**Work required**
Work through the records below and copy every line that includes "Poly".

**Given data**
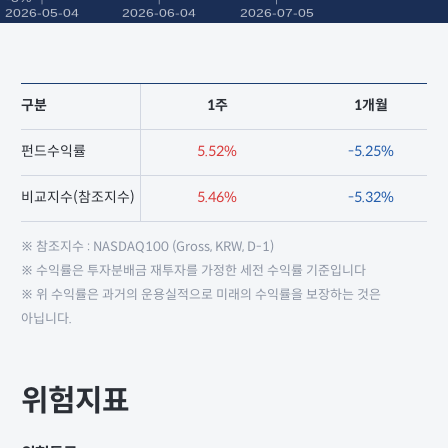
구분
1주
1개월
펀드수익률
5.52%
-5.25%
비교지수(참조지수)
5.46%
-5.32%
※ 참조지수 : NASDAQ100 (Gross, KRW, D-1)
※ 수익률은 투자분배금 재투자를 가정한 세전 수익률 기준입니다
※ 위 수익률은 과거의 운용실적으로 미래의 수익률을 보장하는 것은
아닙니다.
위험지표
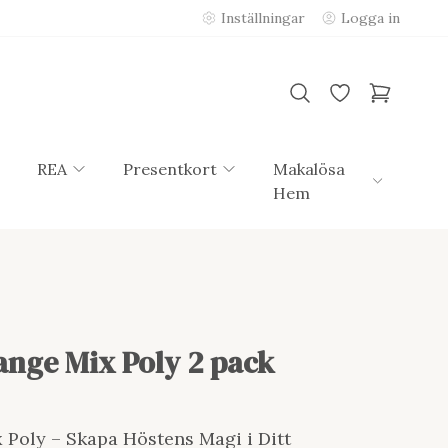
Inställningar
Logga in
REA
Presentkort
Makalösa
Hem
nge Mix Poly 2 pack
Poly – Skapa Höstens Magi i Ditt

**Written response**
nge Mix Poly 2 pack
Poly – Skapa Höstens Magi i Ditt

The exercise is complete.